We think that this is a driver bug, because the hardware link is set up properly to PCIe 16x, 5GT/s (checked with lspci -vv).
Maybe someone has an idea how we can fix this?
Regards
Joern Hoffmann
University of Leipzig
Computer Engineering Group
Hardware: 20 PCs each with a HD5870, Core i7 950, 12GB DDR running on a Asus P6T SE board.
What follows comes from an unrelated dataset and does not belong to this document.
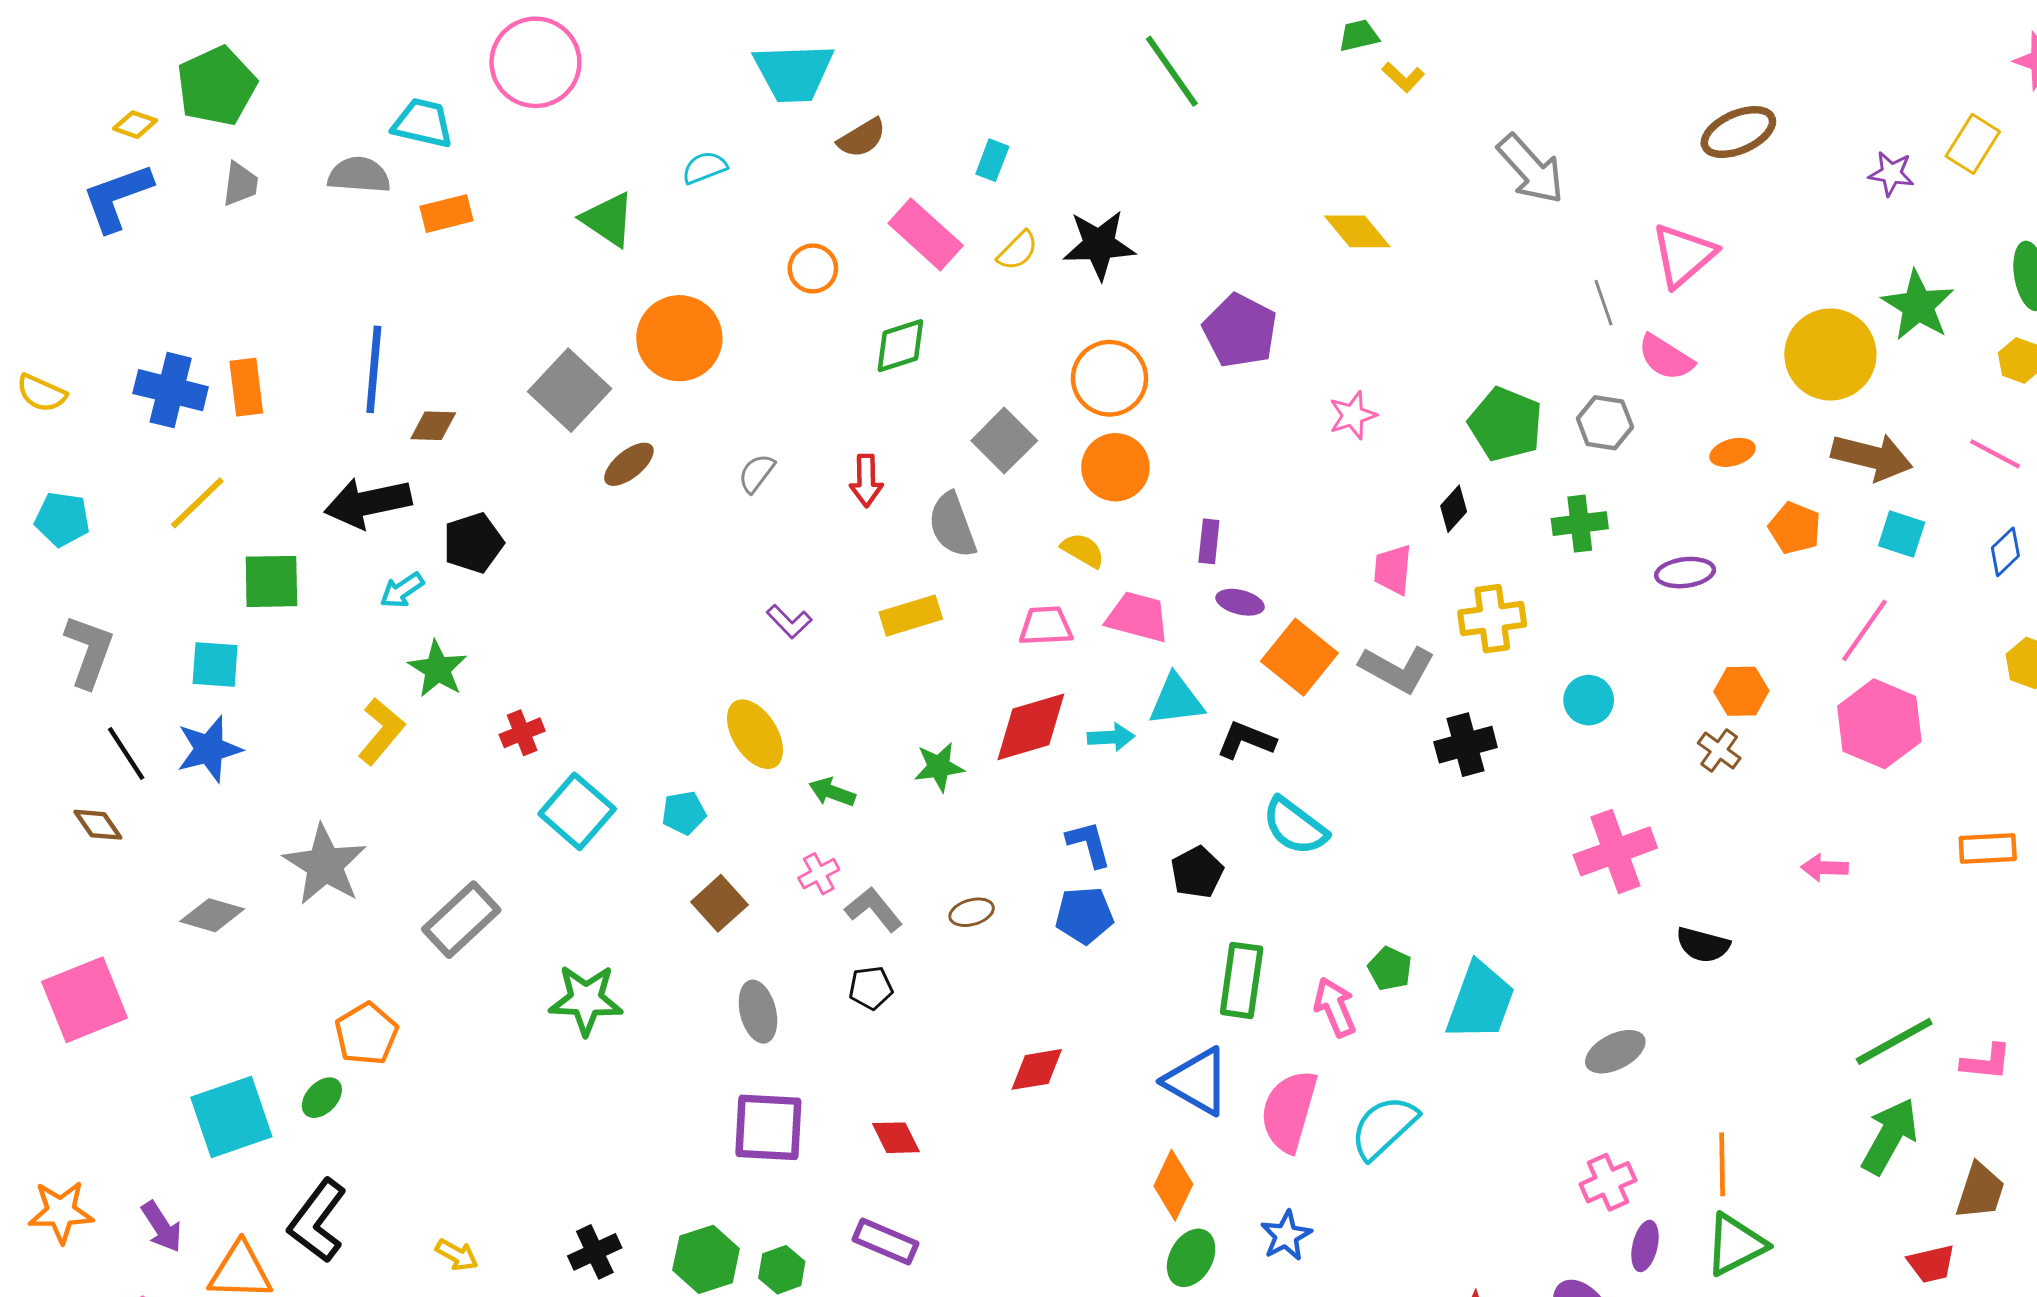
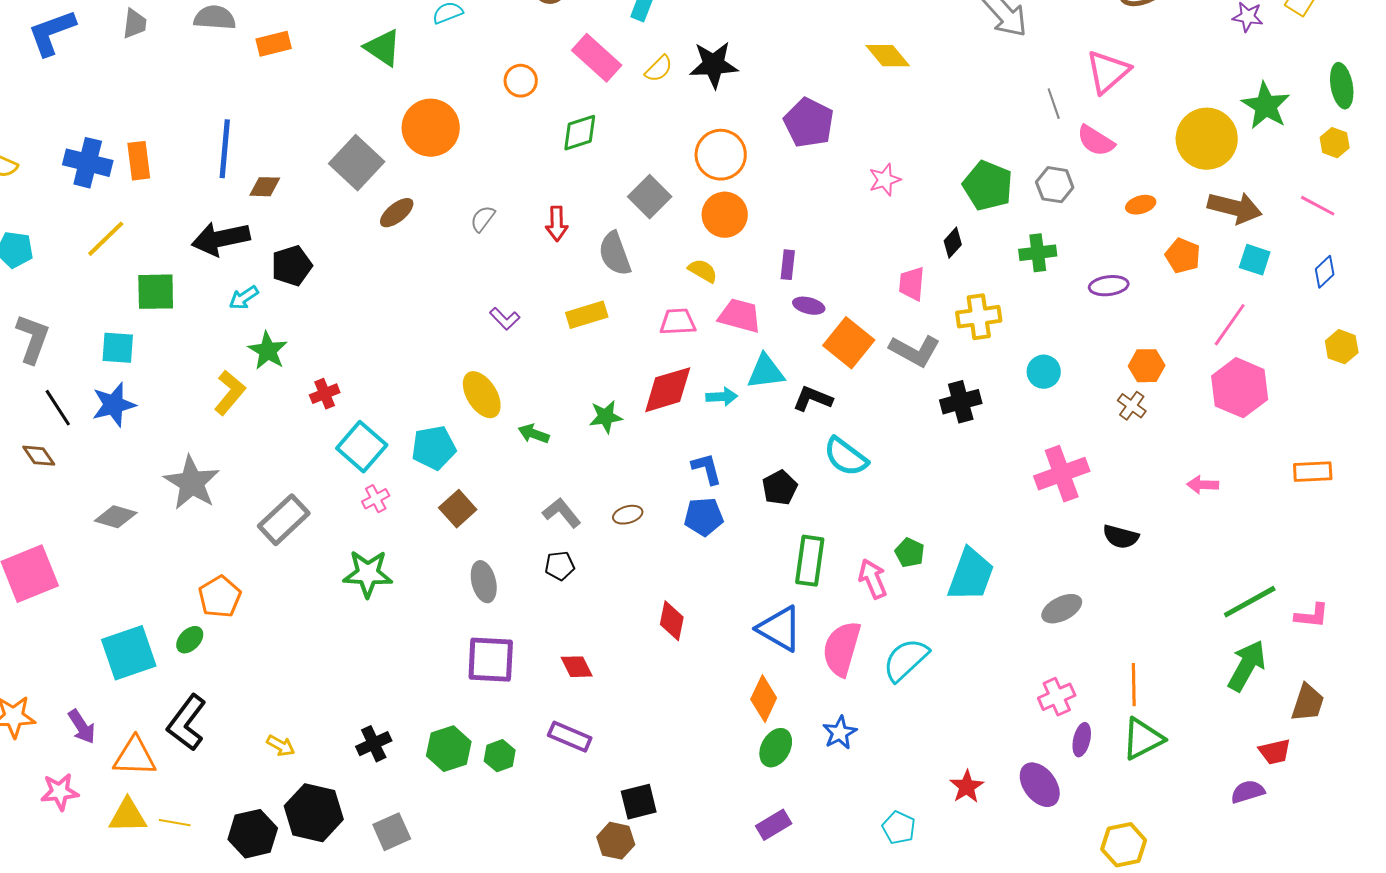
cyan pentagon: (684, 813) -> (434, 448), size x1.5
pink cross: (819, 874) -> (376, 499), moved
red diamond: (1037, 1069) -> (672, 621), turned -69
Software: OpenSuse 11.2, Linux 2.6.31.12, glibc-2.1, Xorg 7.4-35.3, Xserver 1.6.5
Driver : fglrx 8.712(10.3), also testet: 8.712.3.1 (10.3 OGL4 preview)
Measure (1): PCIe SpeedTest v0.2 on HD5870
------------
Peak CPU->GPU Bandwidth = 4.324 GB/sec [data size = 4194304 bytes]
Peak GPU->CPU Bandwidth = 655.360 MB/sec [data size = 32768 bytes]
-> Arghhh, peak at 650 MB/sec!
Measure (2a): oclBandWidthTest on HD5870
-------------
Host to Device Bandwidth, 1 Device(s), Paged memory, direct access
Transfer Size (Bytes) Bandwidth(MB/s)
33554432 1503.7
Device to Host Bandwidth, 1 Device(s), Paged memory, direct access
Transfer Size (Bytes) Bandwidth(MB/s)
33554432 1042.7
Device to Device Bandwidth, 1 Device(s)
Transfer Size (Bytes) Bandwidth(MB/s)
33554432 106887.6
Measure (2b): oclBandWidthTest on NVidia 9800GT
-------------
Host to Device Bandwidth, 1 Device(s), Paged memory, direct access
Transfer Size (Bytes) Bandwidth(MB/s)
33554432 2280.9
Device to Host Bandwidth, 1 Device(s), Paged memory, direct access
Transfer Size (Bytes) Bandwidth(MB/s)
33554432 1723.5
Device to Device Bandwidth, 1 Device(s)
Transfer Size (Bytes) Bandwidth(MB/s)
33554432 49929.0
Measure (3a): transfer of 8192 float numbers (32kb) on HD5870
-------------
OpenCL buffer transfer time
submission-to-start : 440529 ns
execution time : 29420 ns
Measure (3b): transfer of 8192 float numbers (32kb) on NVidia 9800GT
-------------
OpenCL buffer transfer time
submission-to-start : 44608 ns
execution time : 15712 ns
lspci -vv:
----------
00:03.0 PCI bridge: Intel Corporation 5520/5500/X58 I/O Hub PCI Express Root Port 3 (rev 13) (prog-if 00 [Normal decode])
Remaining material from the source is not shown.